Quoting an econometric study, the former RBI governor said, “The threshold inflation level is around six per cent, but there is a need to look slightly lower as the level is much higher than what many other countries in the world... advanced countries treat as the acceptable level of inflation.”

During his address, Mr. Rangarajan said the delay in the completion of the projects had resulted in slow economic growth of India in the last few years.

In some of the cases, projects were not completed due to non-availability of critical inputs like coal and power.

The country’s economic growth slumped to a decade low of 5 per cent in the financial year ended March 2013.

Mr. Rangarajan expects the economic growth during the current fiscal to be around 5 per cent.

The PMEAC Chairman said the composition of investment has played a role in the reduction in productivity of capital.

“Nevertheless, while the existing level of investment rate should enable us to grow at 7.5 per cent in the short run, a return to higher level of savings and investment can take us back to the very high levels of growth which we had seen earlier,” Mr.
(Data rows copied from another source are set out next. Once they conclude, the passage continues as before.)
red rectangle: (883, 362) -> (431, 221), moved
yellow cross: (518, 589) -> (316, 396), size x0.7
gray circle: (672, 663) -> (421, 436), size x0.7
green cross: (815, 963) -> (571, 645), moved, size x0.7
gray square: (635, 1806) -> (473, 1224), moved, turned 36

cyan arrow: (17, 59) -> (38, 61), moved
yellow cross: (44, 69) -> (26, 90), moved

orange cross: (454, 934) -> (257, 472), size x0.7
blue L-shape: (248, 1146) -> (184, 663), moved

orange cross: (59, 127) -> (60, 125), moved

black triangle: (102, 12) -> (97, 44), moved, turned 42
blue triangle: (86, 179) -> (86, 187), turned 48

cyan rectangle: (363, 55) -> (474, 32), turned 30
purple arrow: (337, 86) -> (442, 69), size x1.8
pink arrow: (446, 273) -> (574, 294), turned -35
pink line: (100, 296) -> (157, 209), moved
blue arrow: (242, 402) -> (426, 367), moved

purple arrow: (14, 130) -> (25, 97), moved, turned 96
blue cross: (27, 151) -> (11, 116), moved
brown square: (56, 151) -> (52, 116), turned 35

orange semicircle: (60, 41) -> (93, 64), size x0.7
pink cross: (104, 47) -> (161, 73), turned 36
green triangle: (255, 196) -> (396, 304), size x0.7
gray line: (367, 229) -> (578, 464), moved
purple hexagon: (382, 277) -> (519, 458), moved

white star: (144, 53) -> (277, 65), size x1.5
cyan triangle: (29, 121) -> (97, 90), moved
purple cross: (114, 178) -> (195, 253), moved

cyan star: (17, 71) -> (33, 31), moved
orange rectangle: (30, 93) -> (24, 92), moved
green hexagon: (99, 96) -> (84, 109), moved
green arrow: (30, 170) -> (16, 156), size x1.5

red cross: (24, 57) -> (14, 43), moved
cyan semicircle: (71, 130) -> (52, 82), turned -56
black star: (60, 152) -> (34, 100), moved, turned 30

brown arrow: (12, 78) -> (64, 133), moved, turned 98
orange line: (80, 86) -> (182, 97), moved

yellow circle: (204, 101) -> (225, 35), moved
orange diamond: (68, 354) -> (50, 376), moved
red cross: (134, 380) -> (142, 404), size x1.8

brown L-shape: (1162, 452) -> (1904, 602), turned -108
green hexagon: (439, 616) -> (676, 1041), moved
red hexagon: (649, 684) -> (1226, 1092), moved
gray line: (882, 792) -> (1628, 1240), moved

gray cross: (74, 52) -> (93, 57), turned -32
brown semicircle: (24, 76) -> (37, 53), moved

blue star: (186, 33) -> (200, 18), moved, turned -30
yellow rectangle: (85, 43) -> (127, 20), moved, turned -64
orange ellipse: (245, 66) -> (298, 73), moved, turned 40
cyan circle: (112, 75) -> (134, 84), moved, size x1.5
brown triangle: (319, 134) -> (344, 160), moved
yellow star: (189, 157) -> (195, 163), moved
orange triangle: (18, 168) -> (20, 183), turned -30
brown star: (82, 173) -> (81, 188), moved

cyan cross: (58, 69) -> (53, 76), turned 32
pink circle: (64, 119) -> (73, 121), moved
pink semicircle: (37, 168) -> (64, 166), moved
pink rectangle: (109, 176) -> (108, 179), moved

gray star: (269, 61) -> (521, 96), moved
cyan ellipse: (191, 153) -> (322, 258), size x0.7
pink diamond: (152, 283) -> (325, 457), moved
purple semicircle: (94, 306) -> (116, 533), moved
Rangarajan said.

He said according to several studies, the current account deficit level of 2.5 per cent of the Gross Domestic Product (GDP) is the only sustainable level of CAD, taking into account the normal capital flows.

“In fact, even a somewhat lower level of CAD will be desirable,” he noted.

Talking about the potential growth rate of 8.5 per cent, Mr. Rangarajan said it could be achieved with some pick up in domestic savings rate, narrow current account deficit and sustained level of capital output ratio at around 4:1.

“With modest current account deficit of 2.5 per cent of GDP and a savings rate of 32 per cent of GDP, one can expect the Indian economy to grow at 8.5 per cent,” Mr. Rangarajan said.